ロシア軍はクラヒウカの東にあるウクライナ側の防御線を突破しようと24日に大規模な突撃を行っていた。この攻撃はウクライナ軍の精鋭部隊、第79独立空中強襲旅団の地雷や大砲、ミサイル、ドローン(無人機)を連携させた防御に阻まれた。第79旅団によると、ロシア側は大破した戦車6両と歩兵戦闘車両7両、焼けたオートバイ12台(つまり投入した全オートバイ)を残して撤退し、人的損失も死者40人、負傷者37人にのぼった。
ロシア軍は翌25日、装甲車両16両を投じたより小規模な突撃を行った。この攻撃も再び第79旅団の重層的な防御に遭うことになった。第79旅団の報告によれば、ロシア側は撃破された戦車1両とその他の戦闘車両2両を残して退却した。
「ロシア人23人がSVO(特別軍事作戦)を予定より早く終えました」。第79旅団はとロシア側の死者をそう表現し、さらに29人が「さまざまな重傷」を負ったとしている。
これらの戦闘が行われた場所から北へ30kmほどのプロフレス村正面では、統率の乱れたウクライナ軍部隊をロシア側が押し込んでいる。対照的にクラヒウカ正面でロシア軍は消耗の罠にはまりつつある。ロシア軍部隊は突撃してはウクライナ側の堅い防御に跳ね返され、大きな損害を被ることを繰り返している。
愚かしく見える状況だが、ウクライナの調査分析グループ、フロンテリジェンス・インサイトはすでに5月の戦況レポートで、こうなりそうなことを予見していた。

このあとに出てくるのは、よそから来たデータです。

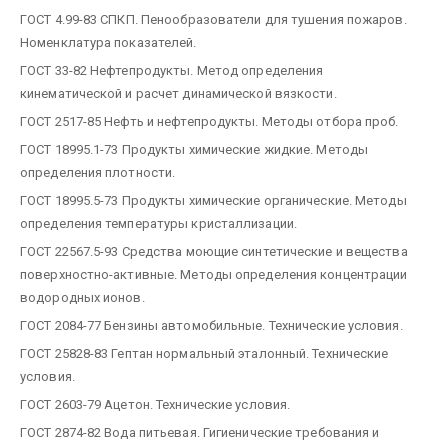
ГОСТ 4.99-83 СПКП. Пенообразователи для тушения пожаров.
Номенклатура показателей.
ГОСТ 33-82 Нефтепродукты. Метод определения
кинематической и расчет динамической вязкости.
ГОСТ 2517-85 Нефть и нефтепродукты. Методы отбора проб.
ГОСТ 18995.1-73 Продукты химические жидкие. Методы
определения плотности.
ГОСТ 18995.5-73 Продукты химические органические. Методы
определения температуры кристаллизации.
ГОСТ 22567.5-93 Средства моющие синтетические и вещества
поверхностно-активные. Методы определения концентрации
водородных ионов.
ГОСТ 2084-77 Бензины автомобильные. Технические условия.
ГОСТ 25828-83 Гептан нормальный эталонный. Технические
условия.
ГОСТ 2603-79 Ацетон. Технические условия.
ГОСТ 2874-82 Вода питьевая. Гигиенические требования и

クラヒウカは、そのすぐ西にあるウクライナ側の防御拠点、クラホベ市をロシア側が押さえ、ひいてはドネツク州の支配を固めていくうえで重要な場所だ。フロンテリジェンス・インサイトは「ロシア軍はクラホベを補給ルートから遮断するべく、クラヒウカに到達しようと試みる可能性が高い」と言及していた。